# Smoking in pizza oven



## jr07 (Jul 1, 2017)

Hello all. New guy here
I recently purchased a Napolino 70 wbo from Forno Bravo, with great success making pizzas

One thing I have noticed is that in the ealry stags of firing up my oven an incredible amount of smoke comes out from the oven door and the oven chimney, which is going to "waste" . Yesterday I left my iphone sitting on the prep table I have next to the oven and today it has had an amazing smoked smell all day! I need to accomplish this with food 

So.....

1. I suppose I need to leave either my meat or fish inside the oven as soon as I start the firing process? Should I cover the chimney to avoid smoke escaping through there? 

2. Do i close the oven door too? I understand that will not allow the fire to burn but will the smoke be better captured? 

3. Some people burn the fire and then add smoking chips to the resulting coals. Is this better? And do I do 1. And 2. Also? 

J


----------



## noboundaries (Jul 2, 2017)

I'm only going to address one part of your question, the smoke at the beginning of the fire starting process.  It may smell great, but it is not good smoke for meat, fish, or your taste buds.  It is dirty smoke, filled with all kinds of unburned particulates that would make any food in it taste like you licked an ashtray. 

Good smoke occurs later in the burning process, after the wood's exterior has charred.  As the temperature in the core of the wood increases substantially, the chemical process of pyrolysis begins acting on the elements in the wood, carbonizing them.  It is the smoke that is released from this cleaner burning state that is desirable for smoking.  You see to it around here referred to as TBS, thin blue smoke. 

A pizza oven is designed to operate efficiently at extremely high temperatures, 700-1000F.  I can get smoky flavor on my meat in my Weber Grill at 450-500F, but it isn't close to the same depth of smoke flavor as my WSM running at 225-350F.  The smoker exposes the meat to the good smoke for a significantly longer length of time.

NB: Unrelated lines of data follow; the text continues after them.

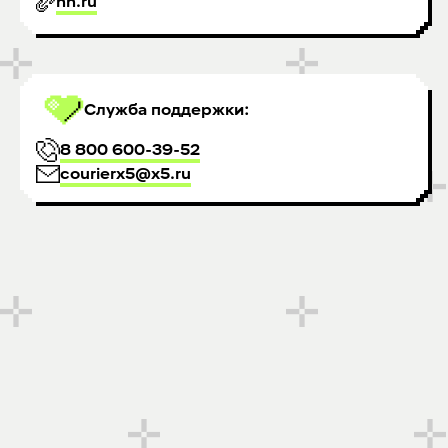
hh.ru
Служба поддержки:
8 800 600-39-52
courierx5@x5.ru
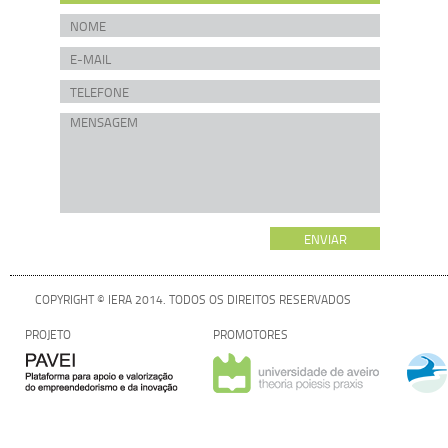
COPYRIGHT © IERA 2014. TODOS OS DIREITOS RESERVADOS
PROJETO
PROMOTORES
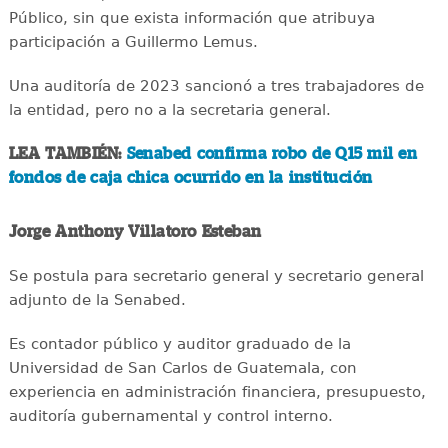
Público, sin que exista información que atribuya
participación a Guillermo Lemus.
Una auditoría de 2023 sancionó a tres trabajadores de
la entidad, pero no a la secretaria general.
LEA TAMBIÉN:
Senabed confirma robo de Q15 mil en
fondos de caja chica ocurrido en la institución
Jorge Anthony Villatoro Esteban
Se postula para secretario general y secretario general
adjunto de la Senabed.
Es contador público y auditor graduado de la
Universidad de San Carlos de Guatemala, con
experiencia en administración financiera, presupuesto,
auditoría gubernamental y control interno.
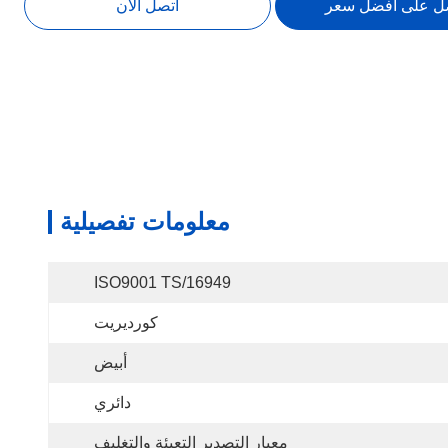
ل على أفضل سعر
اتصل الآن
معلومات تفصيلية
ISO9001 TS/16949
كورديريت
أبيض
دائري
معيار التصدير التعبئة والتغليف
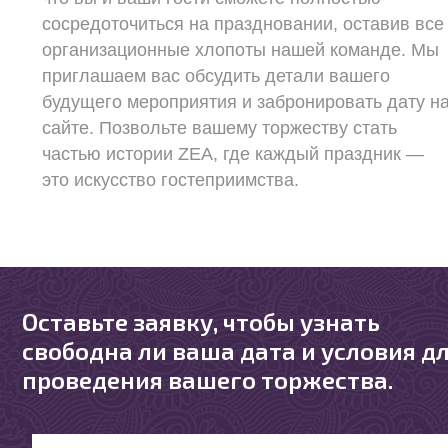
сосредоточиться на праздновании, оставив все
организационные хлопоты нашей команде. Мы
приглашаем вас обсудить детали вашего
будущего мероприятия и забронировать дату н
сайте. Позвольте вашему торжеству стать
частью истории ZEA, где каждый праздник —
это искусство гостеприимства.
Оставьте заявку, чтобы узнать
свободна ли ваша дата и условия д
проведения вашего торжества.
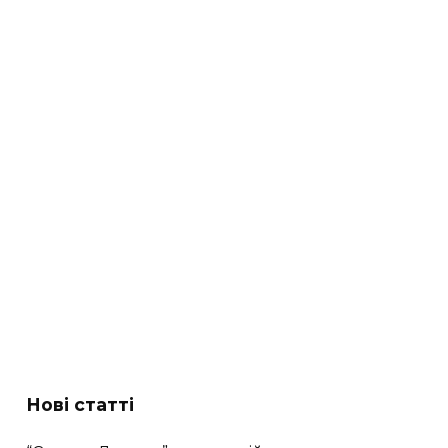
Нові статті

The challenge would be finding the process of burning wood at a lower temp in the pizza oven without ruining the taste of the pizzas made at a higher temp at a different time.  At low temps you get wood particulate and meat fat buildup on the interior of the device.  Not sure I'd want to mess with a $5000 pizza oven in that way.  Just buy a $400 smoker and do it right.


----------